Why You Feel Groggy When You’re Not In Your Own Bed
New study suggests that when you're away from home, a part of your brain stays awake all night—keeping watch
No matter how tired you are, you just can’t seem to nab a good night’s sleep while staying in a hotel or another strange bed. Now, a new study in Current Biology explains why: evolution, of course. The study suggests our brains are hardwired to stay partially alert throughout the night when we’re in unfamiliar territory to keep watch for danger.
“We know that marine animals and some birds show unihemispheric sleep, one [brain hemisphere] awake and the other asleep,” said coauthor Yuka Sasaki of Brown University, in a press statement. Sasaki speculates that, when in unfamiliar settings, “our brains may have a miniature system of what whales and dolphins have.”
That brains can remain attuned to the environment even while asleep is hardly news. Brain scans have shown that ducks sleeping in vulnerable positions near the edge of the flock are only partially asleep, always on the lookout for predators, while fur seals tend to sleep on their sides while at sea, with one eye gazing downward into the water to detect sharks—so they literally sleep with one eye open.
But we humans tend to sleep with all of our brains—at least, when we’re in our own beds. Researchers have long suspected, however, that something funny happens neurologically when we sleep in strange places. In fact, sleep scientists traditionally discard the data from the first night that a subject sleeps in the lab due to a phenomenon known as first-night effect, because nobody sleeps well on their first night away from home.
In an effort to better understand first-night effect, Sasaki and colleagues invited 11 volunteers to sleep in their laboratory while an enormous medical scanner and a host of electrodes measured their brain activity. The researchers were specifically looking for slow-wave brain activity, which is associated with deep sleep. They found that, on the first night in the lab, subjects had significantly weaker slow-wave activity in the left half of their brains, indicating shallow sleep or even slight wakefulness, and that only in subsequent nights did the left hemispheres of their brains gradually began to sleep more deeply.
Interestingly, the specific regions of the left brain that stayed awake on that first night were not involved in vision or movement, but comprised what is known as the default mode network, a cluster of neurons responsible for spontaneous, unfocused mental activity. In other words, the sort of neurons you’d want around if you suddenly needed to make a run for it. In fact, the researchers found that subjects whose left brains were awake in “default mode” may have been groggier the next day—but they were also able to wake up more quickly when an alarm went off.
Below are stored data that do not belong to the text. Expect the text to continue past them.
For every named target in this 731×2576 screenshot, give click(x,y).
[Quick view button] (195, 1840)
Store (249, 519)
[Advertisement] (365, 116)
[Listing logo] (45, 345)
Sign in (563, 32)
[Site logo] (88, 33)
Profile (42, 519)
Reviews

Broadly, the findings suggest that humans may have a similar survival technique to those seen in birds and marine mammals—when we’re in a strange place, part of our brain remains primed to make an escape even while we sleep.
But some scientists are skeptical of the results. Luigi Degennaro of Sapienza University in Rome told The Atlantic that the small sample size (a mere 11 volunteers) should be a deal breaker—it’s simply not enough to draw meaningful conclusions. Furthermore, Sapienza derided the team’s methodology, as The Atlantic puts it, “they should have looked at all brain regions where slow-wave activity differs between the left and right halves, and then checked if these corresponded to the DMN or other networks.”
Still, Sasaki and colleagues believe they may be onto something. Sasaki says that she intends to recruit more participants, and perhaps even attempt to use magnetic stimulation to knock out the “awake” part of the brain on the first night in the lab and test whether or not sleep improves. Until then, however, Sasaki advises travelers who just can’t fall asleep to try bringing their own pillows along for the journey, or staying in similar hotels at each destination, so that the brain feels comfortable enough to go to sleep entirely.
“Human’s brains are very flexible,” she says. “Thus, people who often are in new places may not necessarily have poor sleep on a regular basis.”